Given that I have treated thousands of clear aligner cases throughout the years, it was important for me to understand how this newly found information would allow me to help my patients beyond just giving them a beautiful smile. Through extensive communication with my patients, I discovered how these clear trays could used to improve the condition of the airway, ultimately enabling them to breathe better. It is imperative for clinicians to improve their understanding in this area in order to avoid creating improper treatment plans that could cause patients with possible airway deficiencies to worsen their condition.

Sam Lee, DDS, MS: At my practice, I have noted the benefits of clear aligner therapy in treating and/or finishing patients who have presented to the practice not only to correct their malocclusion, but also specifically to treat their accompanying breathing disorders. In certain cases, the space created by aligner therapy to address minor tooth crowding is also useful in allowing more room for the tongue. In turn, I feel that this increase in the intraoral cavity space helps patients breathe better.
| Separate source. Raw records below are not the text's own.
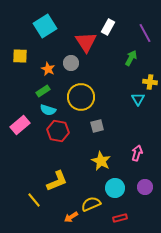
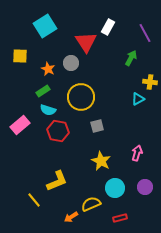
cyan triangle: rotated 32 degrees clockwise
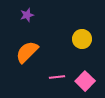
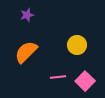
yellow circle: moved 5 px left, 6 px down
orange semicircle: moved 1 px left
pink line: moved 1 px right
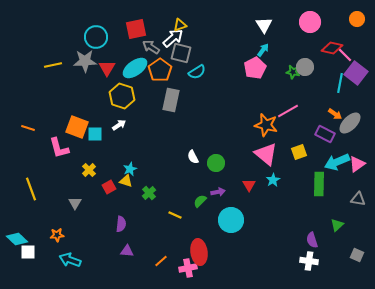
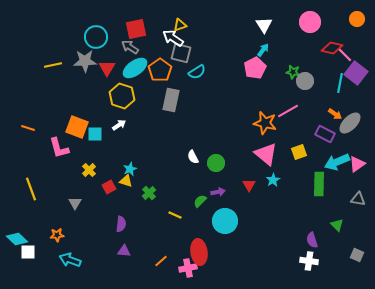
white arrow at (173, 38): rotated 105 degrees counterclockwise
gray arrow at (151, 47): moved 21 px left
gray circle at (305, 67): moved 14 px down
orange star at (266, 125): moved 1 px left, 2 px up
cyan circle at (231, 220): moved 6 px left, 1 px down
green triangle at (337, 225): rotated 32 degrees counterclockwise
purple triangle at (127, 251): moved 3 px left
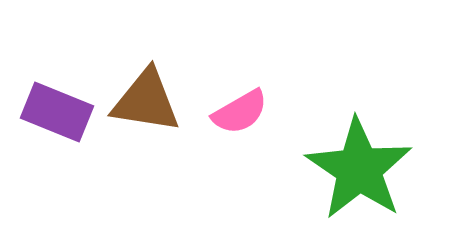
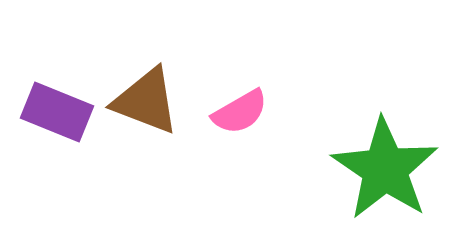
brown triangle: rotated 12 degrees clockwise
green star: moved 26 px right
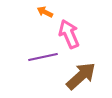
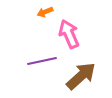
orange arrow: rotated 49 degrees counterclockwise
purple line: moved 1 px left, 4 px down
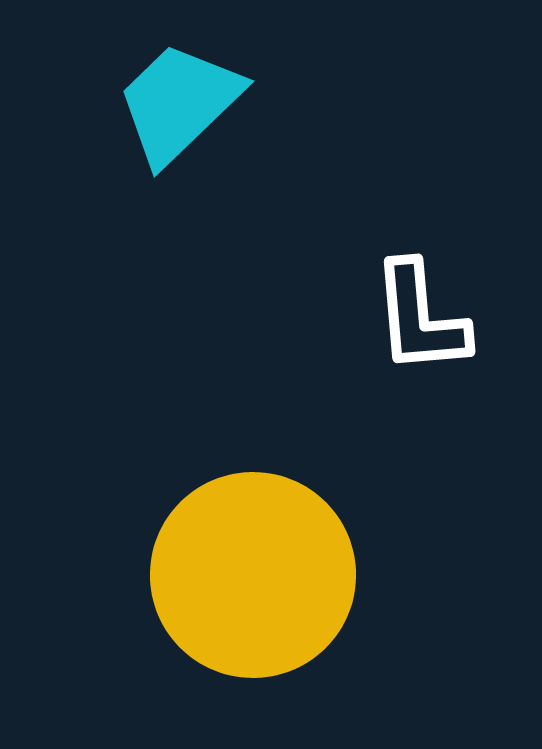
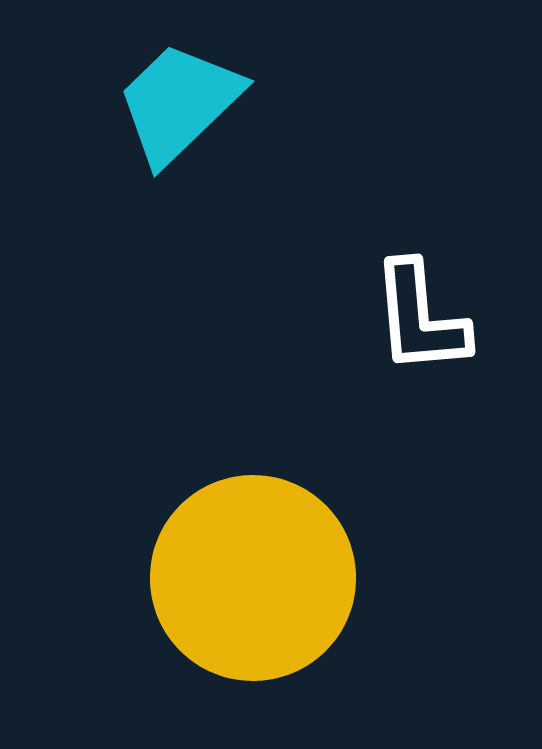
yellow circle: moved 3 px down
Although there are a number of articles published in the scientific literature documenting improvements to the upper airway when intraoral cavity space is increased, such as with rapid maxillary expansion in children, not many articles have been published to confirm my findings at the office regarding the performance of minor tooth correction on adult patients who also present to the practice with airway deficiencies. However, in applying similar principles to those used in treating children when making orthodontic correction in adults and noting their airway improvements, I have found that these concepts regarding clear aligners apply to the treatment of adults as well.

It should be noted that to properly treat patients with breathing disorders, we must understand the condition of the entire upper airway. Focusing, for instance, on only addressing oropharyngeal deficiencies by correcting minor mandibular tooth crowding could result in no major improvement, or any improvement, if the patient's primary point of restriction is related to the nasal cavity.
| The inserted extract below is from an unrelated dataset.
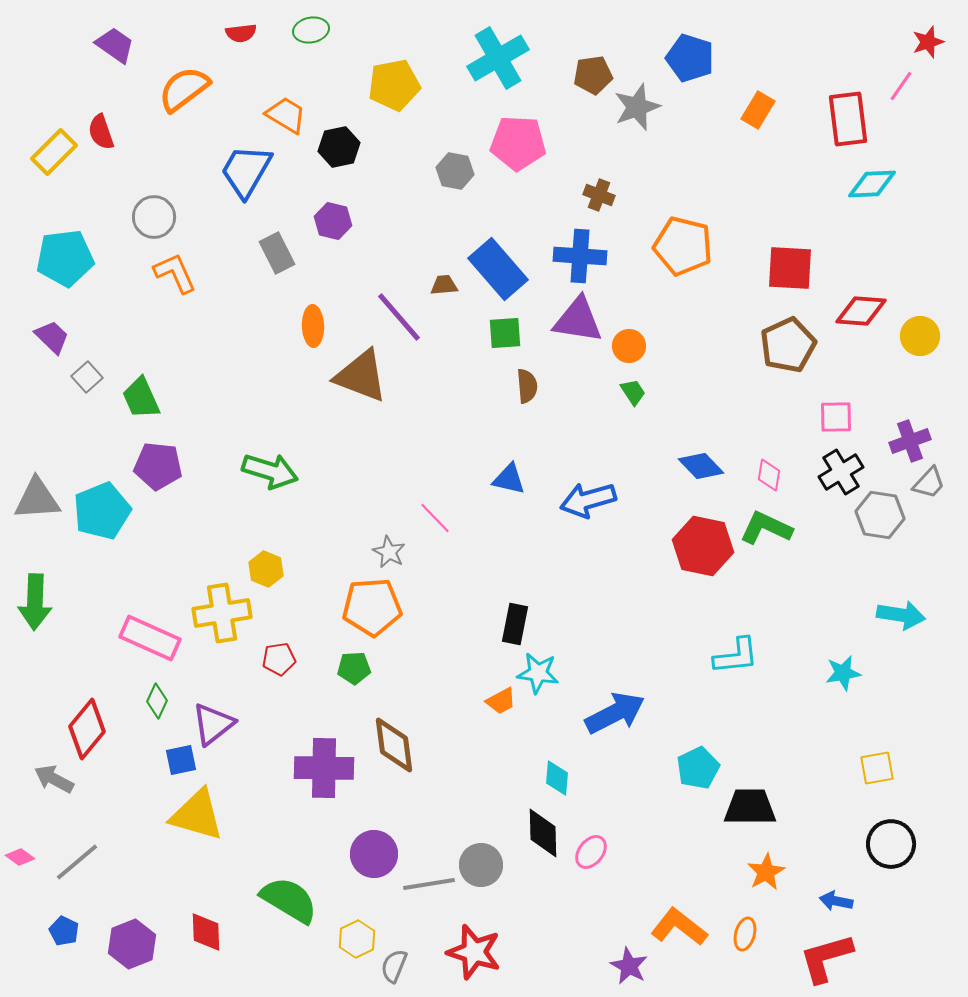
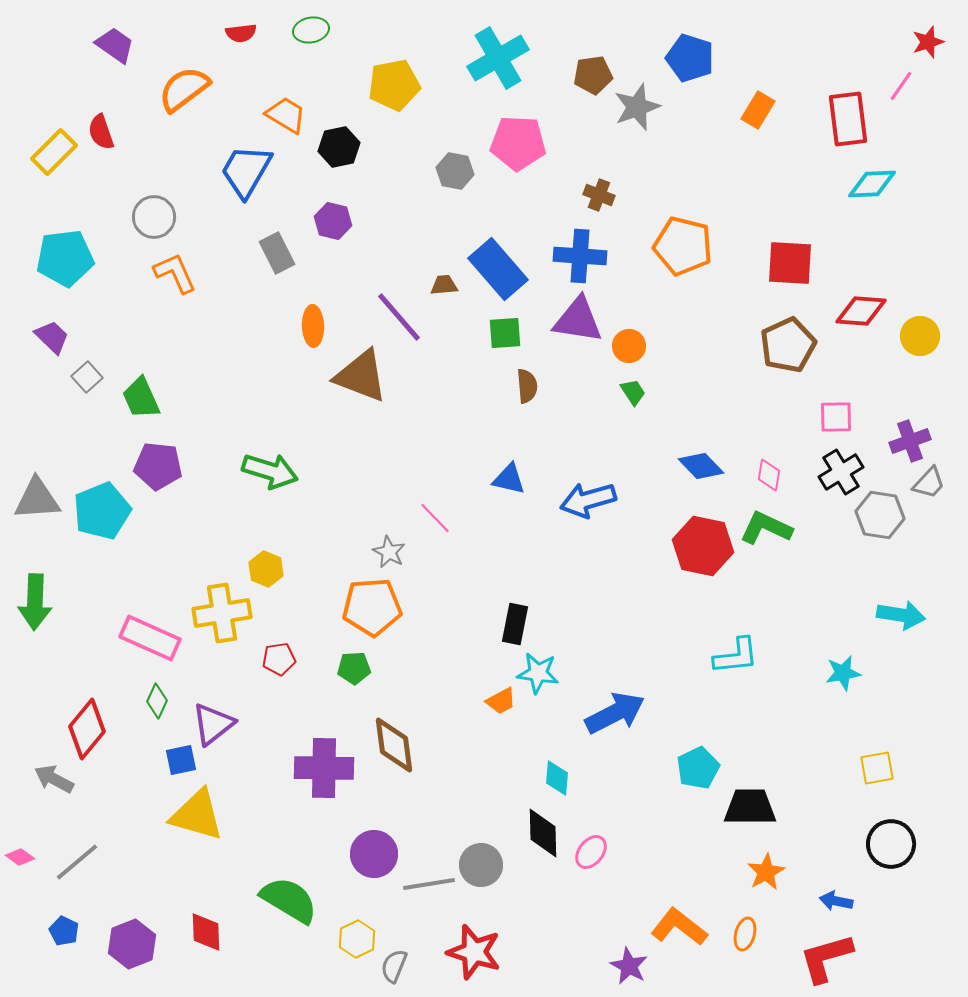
red square at (790, 268): moved 5 px up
So, although I have achieved great airway improvements by correcting malocclusions with clear aligners, that has not always been the case because initially, I was not considering the entire upper airway in my treatment protocol.
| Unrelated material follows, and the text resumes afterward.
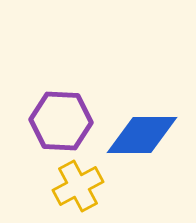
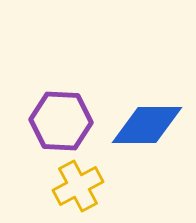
blue diamond: moved 5 px right, 10 px up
Thomas Shipley, DMD, MS: My practice treats patients who suffer from sleep-related breathing disorders. I find that using clear trays is beneficial for these patients because I can often address their malocclusions while avoiding retractive techniques that would otherwise be contraindicated for patients with breathing disorders. For example, when treating patients with sleep-disordered breathing, I avoid interproximal reduction as much as possible because the last thing that I want to do is compromise the patient's airway. By ensuring that my clear aligner therapy corrects the malocclusion without the need for major retractive techniques, my patients generally enjoy a simultaneous improvement to their breathing disorders.

Treating patients' sleep-disordered breathing, however, is much more complicated than simply correcting malocclusions and/or moving mandibles forward. Patients with breathing disorders should be evaluated through various methodologies so that clinicians can collect enough "clues" to allow them to determine the specific cause or causes at the root of the problem. In many cases, the tongue may be the primary contributing factor. This is particularly relevant for patients who present to the practice with an inability to naturally rest their tongue at the roof of the mouth.

The presence of narrow arches, mouth breathing, and any other dentofacial comorbidities should be identified prior to selecting the best course of treatment for patients with breathing disorders, because introducing clear aligner trays may further prevent the tongue from properly resting if these other conditions are not considered during your treatment planning.

If all of these concerns are not addressed during diagnosis and treatment planning, using clear aligner therapy for patients who suffer from breathing disorders has the potential to improve or worsen their condition. The difference between benefit or detriment depends heavily on properly evaluating the patient and designing the most appropriate treatment option.